# Combining circuit types in a conduit



## dkone (May 20, 2016)

Hi, I'm a new member and this is my first post.

The company I work for does service work at retail gas stations, specifically the pump and tank work. We have two electricians on staff for service/small job work. No real heavy electrical work, when we build a new station we sub out the electric. One of the tasks our electricians perform on a routine basis is to replace the gas dispensers with new models. The challenge we come up against quite frequently at older stations is there is only on conduit to the gas dispenser. A modern gas dispenser needs three circuit types, a Class 1 for the power, a Class 2 or 3 for the intercom, and a communications circuit in the form of Cat. 5 cable rated for a hazardous location. My question has to do with combining all three circuit types into that one conduit. I think it can be done per code, but can someone confirm? Here is why I think it can be done:

The Class 2/3 circuit can be reclassified and combined in a raceway with a Class 1 circuit per Sec. 725.130 as long as you remove the circuit classification markings of the equipment per Sec. 725.124. The one I am struggling with is the communications circuit (it is not a PoE circuit, just a plain old data cable). The best I can come up with is Exception No. 3 of Sec. 800.133, which leads you to Sec. 620.36. To me this says you can do it as long as your communications wire is rated the same as your Class 1 wire. Where I am doubting this is that Art. 620 deals with Elevators, Dumbwaiters, Escalators, Moving Walks, Platform Lifts, and Stairway Chairlifts. So what takes precedence? The fact that Code exists that allow for the combining of communications & Class 1 or the equipment listed in the title of Art. 620?

Any advice would be appreciated.


----------



## MechanicalDVR (Dec 29, 2007)

First off, welcome aboard. Secondly while different circuits can be combined in the same conduit as long as the jacket insulation qualities are the same, in the work you do I would ask the AHJ and see if there could be local exceptions.


----------



## don_resqcapt19 (Jul 18, 2010)

dkone said:


> ...My question has to do with combining all three circuit types into that one conduit. I think it can be done per code, but can someone confirm? Here is why I think it can be done:
> 
> The Class 2/3 circuit can be reclassified and combined in a raceway with a Class 1 circuit per Sec. 725.130 as long as you remove the circuit classification markings of the equipment per Sec. 725.124. ....


While the code says that, it is my opinion that you have to have everything in the Class 2 or 3 circuit rated for the higher voltages, including the equipment that the wiring is connected to. 

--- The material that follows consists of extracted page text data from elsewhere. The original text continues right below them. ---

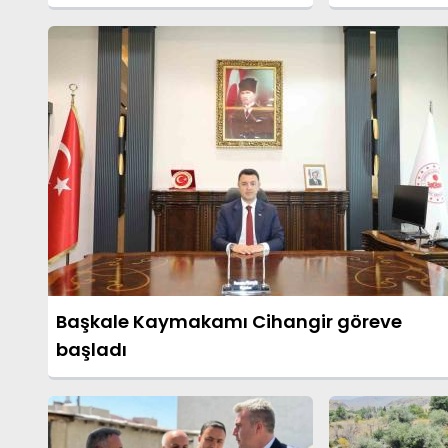
Altında
Başkale Kaymakamı Cihangir göreve
başladı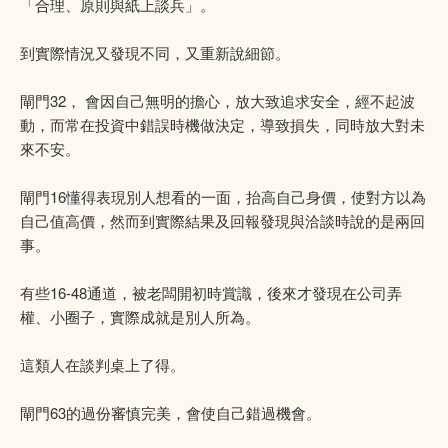
「合理、原則與紙上談兵」。
到實際情況又發現不同，又重新說細節。
閘門32， 會因自己無明的擔心，放大致追求安全，經不起波
動，而常在投資中錯誤時機做決定，導致損失，同時放大對未
來不安。
閘門16懂得表現別人想看的一面，抬高自己身價，使對方以為
自己值高價，然而到實際結果及回報發現與洽談時說的是兩回
事。
有些16-48通道，被老闆開初時賞識，後來才發現在公司弄
權、小圈子，實際成就是別人所為。
這類人在談判桌上了得。
閘門63的過份審慎完美，會使自己錯過機會。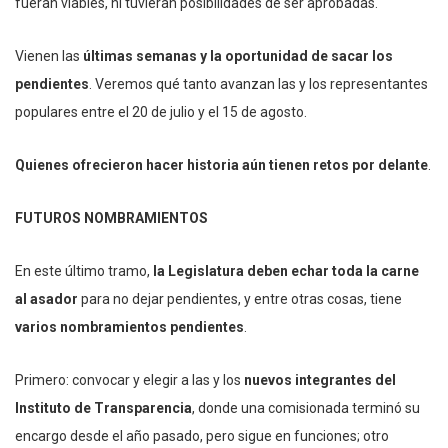
fueran viables, ni tuvieran posibilidades de ser aprobadas.
Vienen las
últimas semanas y la oportunidad de sacar los
pendientes
. Veremos qué tanto avanzan las y los representantes
populares entre el 20 de julio y el 15 de agosto.
Quienes ofrecieron hacer historia aún tienen retos por delante
.
FUTUROS NOMBRAMIENTOS
En este último tramo,
la Legislatura deben echar toda la carne
al asador
para no dejar pendientes, y entre otras cosas, tiene
varios nombramientos pendientes
.
Primero: convocar y elegir a las y los
nuevos integrantes del
Instituto de Transparencia
, donde una comisionada terminó su
encargo desde el año pasado, pero sigue en funciones; otro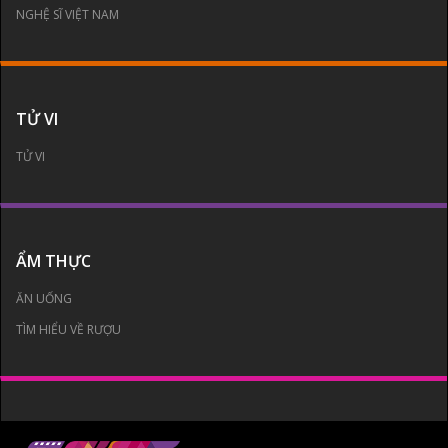
NGHỆ SĨ VIỆT NAM
TỬ VI
TỬ VI
ẨM THỰC
ĂN UỐNG
TÌM HIỂU VỀ RƯỢU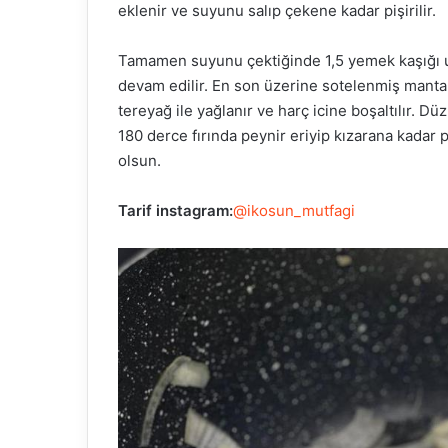
eklenir ve suyunu salıp çekene kadar pişirilir.
Tamamen suyunu çektiğinde 1,5 yemek kaşığı u
devam edilir. En son üzerine sotelenmiş manta
tereyağ ile yağlanır ve harç icine boşaltılır. Du
180 derce fırında peynir eriyip kızarana kadar pişir
olsun.
Tarif instagram:
@ikosun_mutfagi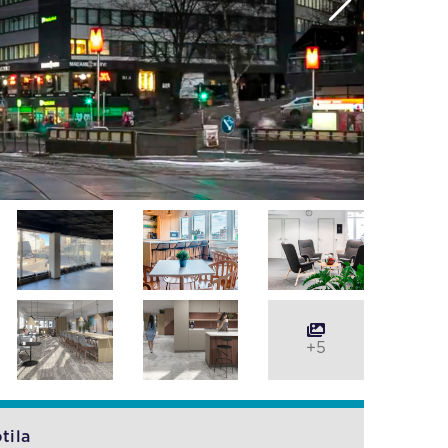
+5
tila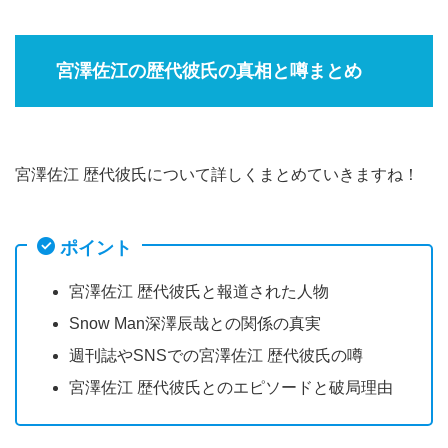
宮澤佐江の歴代彼氏の真相と噂まとめ
宮澤佐江 歴代彼氏について詳しくまとめていきますね！
ポイント
宮澤佐江 歴代彼氏と報道された人物
Snow Man深澤辰哉との関係の真実
週刊誌やSNSでの宮澤佐江 歴代彼氏の噂
宮澤佐江 歴代彼氏とのエピソードと破局理由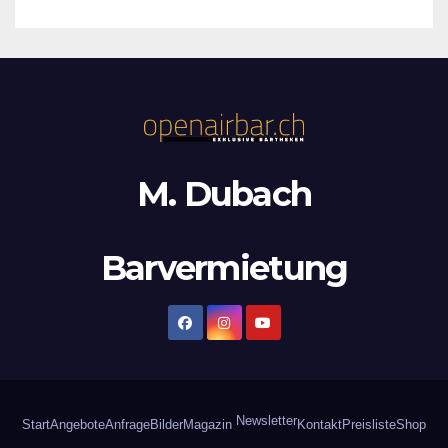
M. Dubach
Barvermietung
Newsletter
Start
Angebote
Anfrage
Bilder
Magazin
Kontakt
Preisliste
Shop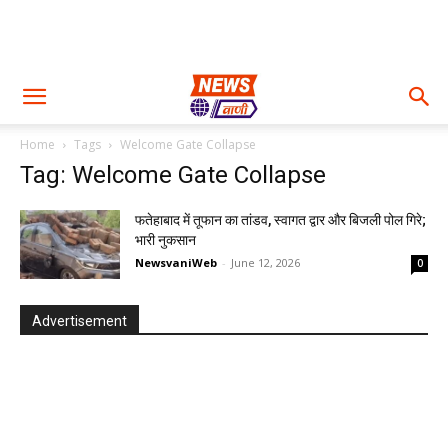
Home
Tags
Welcome Gate Collapse
Tag: Welcome Gate Collapse
फतेहाबाद में तूफान का तांडव, स्वागत द्वार और बिजली पोल गिरे;
भारी नुकसान
NewsvaniWeb
-
June 12, 2026
0
Advertisement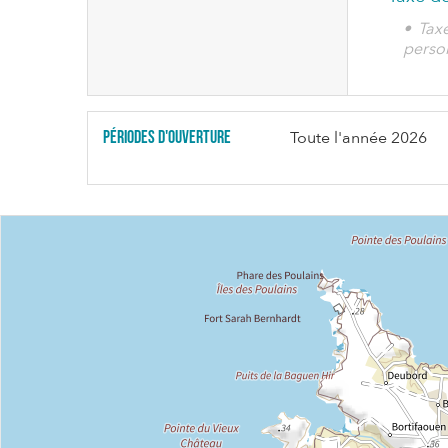
• Tax
perso
Périodes d'ouverture
Toute l'année 2026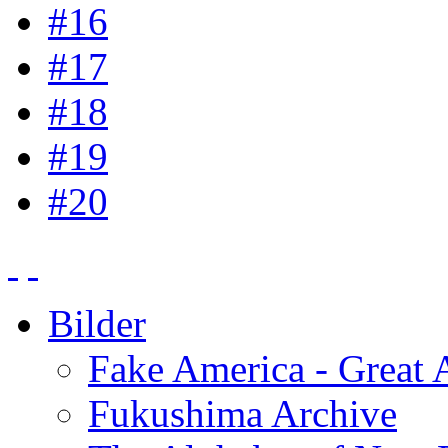
#16
#17
#18
#19
#20
Bilder
Fake America - Great 
Fukushima Archive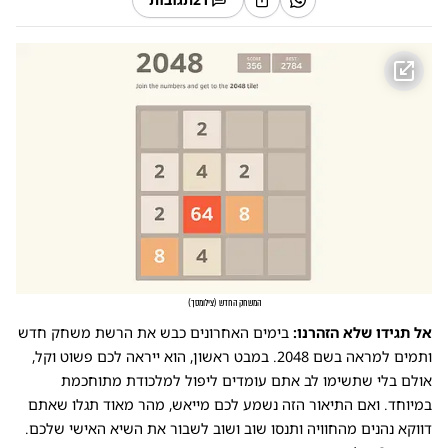
המשחק החדש
(
צילומסך
)
אל תגידו שלא הזהרנו:
בימים האחרונים כבש את הרשת משחק חדש
ותמים למראה בשם 2048. במבט ראשון, הוא ייראה לכם פשוט וקל,
אולם בלי שתשימו לב אתם עומדים ליפול למלכודת מתוחכמת
במיוחד. ואם התיאור הזה נשמע לכם מייאש, מהר מאוד תגלו שאתם
דווקא נהנים מהחוויה ותנסו שוב ושוב לשבור את השיא האישי שלכם.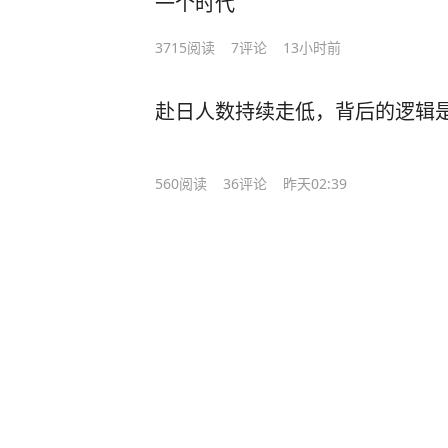
一个时代
3715
阅读
7
评论
13小时前
赴日人数持续走低，背后的逻辑
560
阅读
36
评论
昨天02:39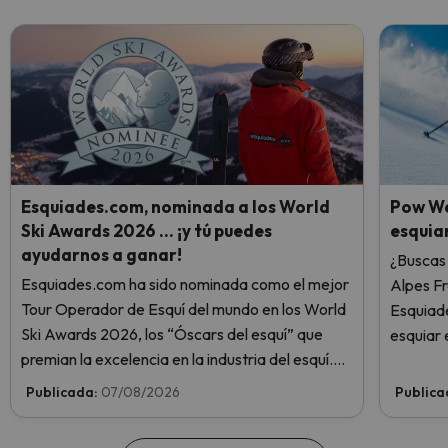
Esquiades.com, nominada a los World
Pow We
Ski Awards 2026 … ¡y tú puedes
esquiar
ayudarnos a ganar!
¿Buscas 
Esquiades.com ha sido nominada como el mejor
Alpes F
Tour Operador de Esquí del mundo en los World
Esquiade
Ski Awards 2026, los “Óscars del esquí” que
esquiar 
premian la excelencia en la industria del esquí.
¡Vota ahora y ayúdanos a alcanzar la cima!
Publicada:
07/08/2026
Publica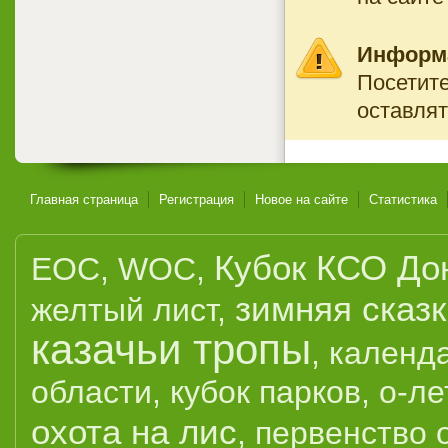
Информ
Посетите
оставлят
Главная страница
Регистрация
Новое на сайте
Статистика
Кубок КСО До
EOC
,
WOC
,
зимняя сказ
желтый лист
,
казачьи тропы
,
календ
области
,
кубок парков
,
о-ле
охота на лис
,
первенство 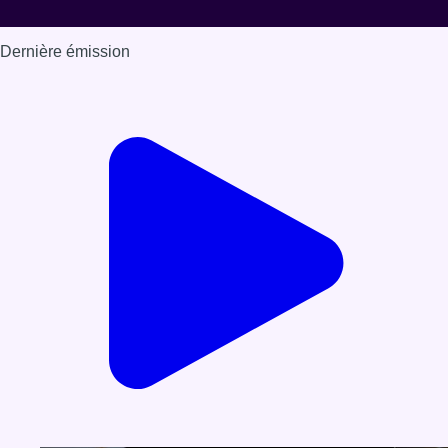
Dernière émission
Voir nos dernières émissions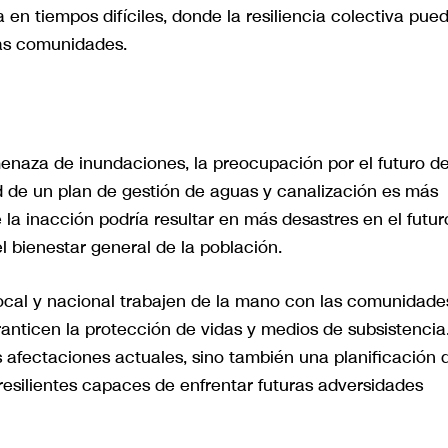
en tiempos difíciles, donde la resiliencia colectiva pue
tas comunidades.
amenaza de inundaciones, la preocupación por el futuro d
d de un plan de gestión de aguas y canalización es más
la inacción podría resultar en más desastres en el futur
l bienestar general de la población.
 local y nacional trabajen de la mano con las comunidade
ranticen la protección de vidas y medios de subsistencia
s afectaciones actuales, sino también una planificación 
resilientes capaces de enfrentar futuras adversidades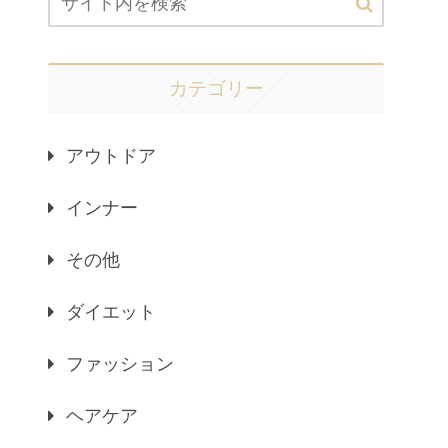
カテゴリー
アウトドア
インナー
その他
ダイエット
ファッション
ヘアケア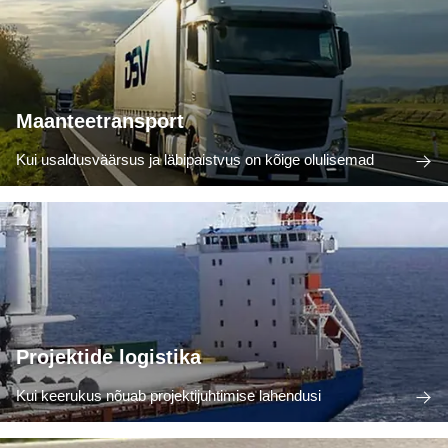
Maanteetransport
Kui usaldusväärsus ja läbipaistvus on kõige olulisemad
Projektide logistika
Kui keerukus nõuab projektijuhtimise lahendusi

It would not pass if I was inspecting. You would have to install an additional conduit for me. 

My issue is that the equipment installed in the gas pump which is a Class I, Division 1, location is not rated for the higher voltages and a short or other failure on the wiring would put line voltage on the equipment.

Also what do you do to comply with 514.11(A)?


----------



## dkone (May 20, 2016)

don_resqcapt19 said:


> While the code says that, it is my opinion that you have to have everything in the Class 2 or 3 circuit rated for the higher voltages, including the equipment that the wiring is connected to.
> 
> It would not pass if I was inspecting. You would have to install an additional conduit for me.
> 
> ...


For the C1 circuit we install a relay box tied into the E-stop to physically break the connection. For the data com and c2 circuit, one of the manufacturers that we rep, Power Integrity Corp., has a 'low voltage dispenser wiring disconnect' which does the disconnect.

I would love to put a new conduit in at each location, it is all change orders to us. The problem I run into is that the customer will not just let me have access to his wallet without justification. The issue we are running into is with the State inspector that is giving a reason similar to yours. When we ask for for the section(s) of NEC that says this is not allowed we are never given an answer.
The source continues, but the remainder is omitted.